This C++ API example demonstrates how to build an AlexNet neural network topology for forward-pass inference.
Example code: cnn_inference_f32.cpp
Some key take-aways include:
The example implements the AlexNet layers as numbered primitives (for example, conv1, pool1, conv2).
Initialize an engine and stream. The last parameter in the call represents the index of the engine.
Create a vector for the primitives and a vector to hold memory that will be used as arguments.
Allocate buffers for input and output data, weights, and bias.
Create memory that describes data layout in the buffers. This example uses tag::nchw (batch-channels-height-width) for input data and tag::oihw for weights.
Create memory descriptors with layout tag::any. The any format enables the convolution primitive to choose the data format that will result in best performance based on its input parameters (convolution kernel sizes, strides, padding, and so on). If the resulting format is different from nchw, the user data must be transformed to the format required for the convolution (as explained below).

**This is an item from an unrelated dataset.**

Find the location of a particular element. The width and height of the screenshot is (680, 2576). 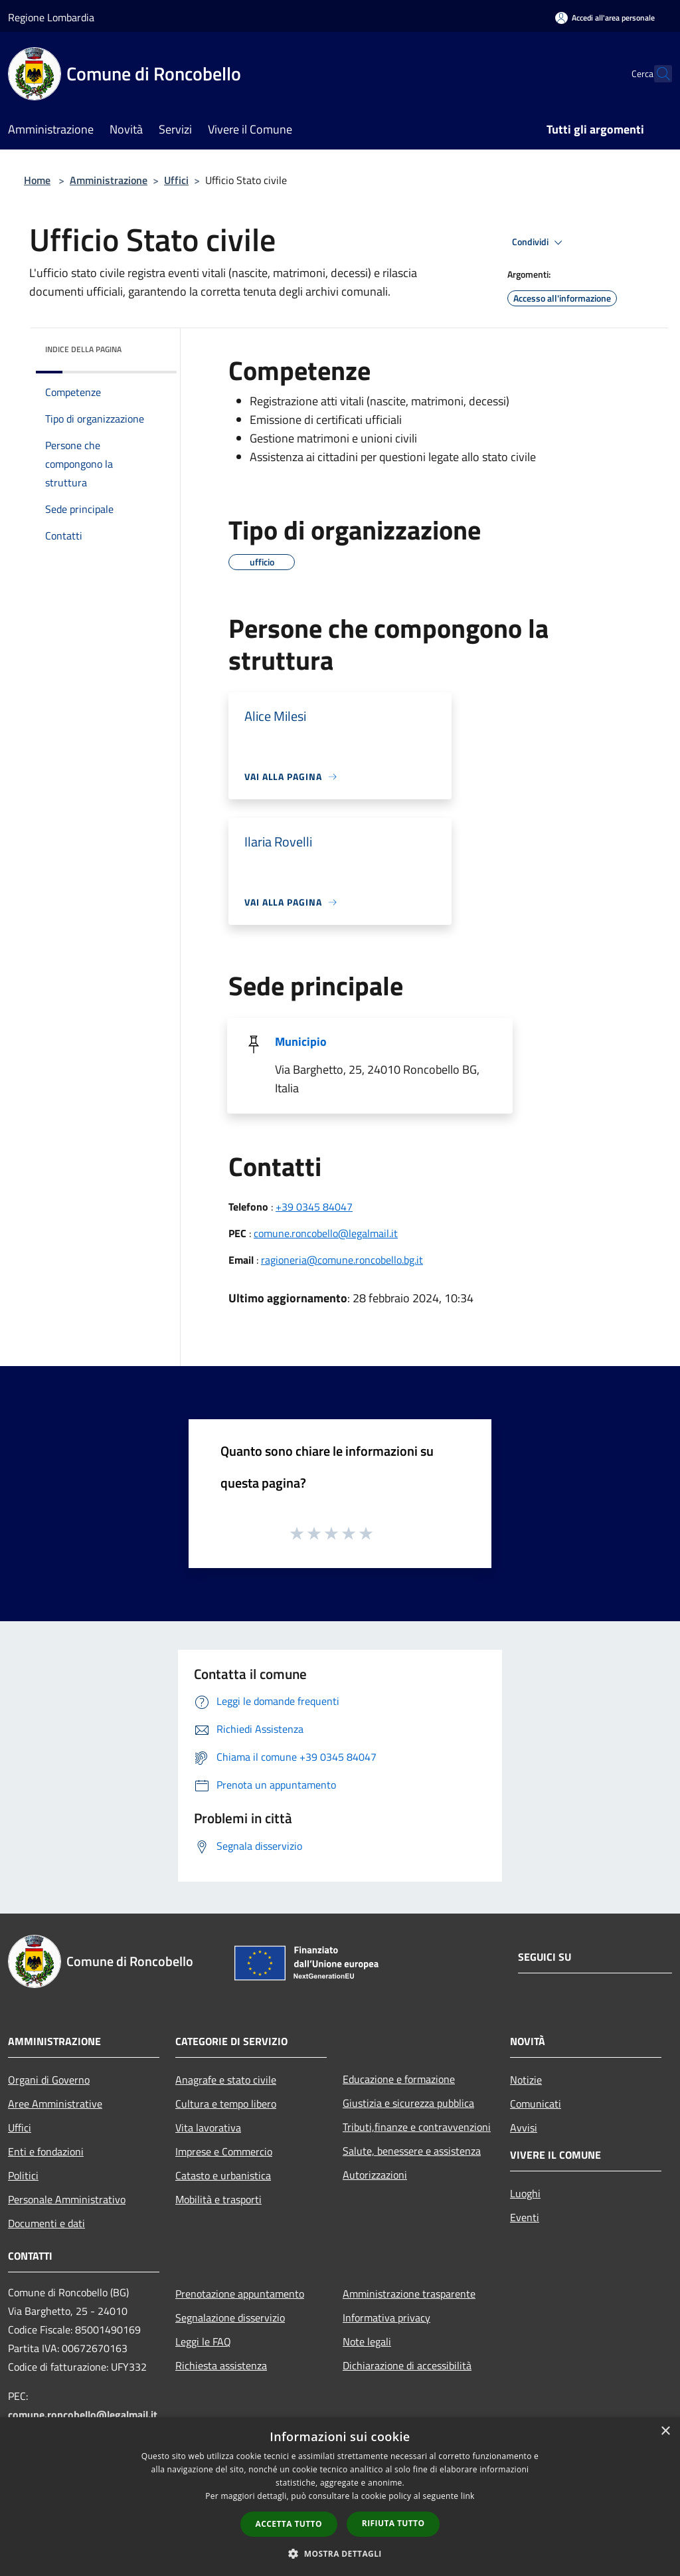 Accetta tutto [button] is located at coordinates (289, 2523).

Create a convolution descriptor by specifying propagation kind, convolution algorithm, shapes of input, weights, bias, output, convolution strides, padding, and kind of padding. Propagation kind is set to prop_kind::forward_inference to optimize for inference execution and omit computations that are necessary only for backward propagation.
Create a convolution primitive descriptor. Once created, this descriptor has specific formats instead of the any format specified in the convolution descriptor.
Check whether data and weights formats required by convolution is different from the user format. In case it is different change the layout using reorder primitive.
Create a memory primitive for output.
Create a convolution primitive and add it to the net.
Create the relu primitive. For better performance, keep the input data format for ReLU (as well as for other operation primitives until another convolution or inner product is encountered) the same as the one chosen for convolution. Also note that ReLU is done in-place by using conv1 memory.
For training execution, pooling requires a private workspace memory to perform the backward pass. However, pooling should not use 'workspace' for inference, because this is detrimental to performance.
The example continues to create more layers according to the AlexNet topology.
Finally, execute the primitives. For this example, the net is executed multiple times and each execution is timed individually.